It was a task on Science lessons at school. We had special notebooks where we recorded our weather observations every day. Temperature, humidity, atmospheric pressure, cloudiness, precipitation, and wind direction were entered
into separate columns. During the first month I kept a diary very diligently, but later I increasingly forgot or was simply lazy to make notes. The pauses could be short, lasting just one day, or they could last several days in a row, or a whole week. And at the end of the semester, in order not to get a two for the assignment, the blanks in the notebook were filled with random values.
Two years ago I tried to repeat this school experience. I started up my notebook again and began methodically, cell
by cell, like an exemplary student, to fill it with symbols that I remember from school. But for me, this process was
no longer about the weather as such. Now I was more interested in visualising the routine itself – as a phenomenon,
as a monotonous, regularly repeated and some kind of a meditative action.
But the routine is difficult to endure for a long time, even when you are an adult.
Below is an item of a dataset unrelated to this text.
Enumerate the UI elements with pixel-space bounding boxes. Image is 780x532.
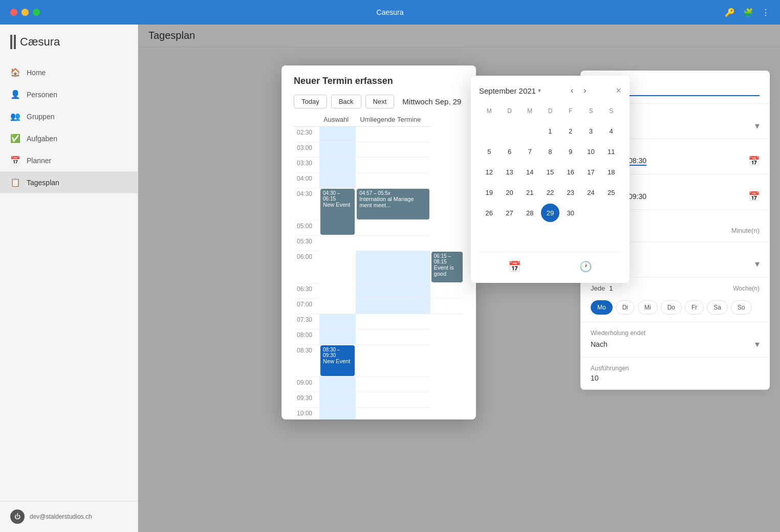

In my notebook, empty cells appeared again, firstly there was just a bit of them, so that they got lost on the pages speckled with bright blue and red signs. Then there were getting more and more, they formed lines, whole spots of emptiness.
And soon I saw that it was this alternation of blanks and filled cells that created a unique drawing in my diary, making each subsequent page different from the previous one. That's how pauses turn noise into melody, and punctuation marks collect text from a set of scattered words.
So I've started watching this game – the game of full and empty, existing and absent, action and non-action.
I documented my observations in diaries, which reveal the game page by page, from start to finish, and maps, where the whole – the beginning, middle and end of the game in one moment – can be seen at once. In two years, five diaries and five weather maps were created.
Project exhibited in Municipal gallery (Kharkiv, Ukraine) in September 2020.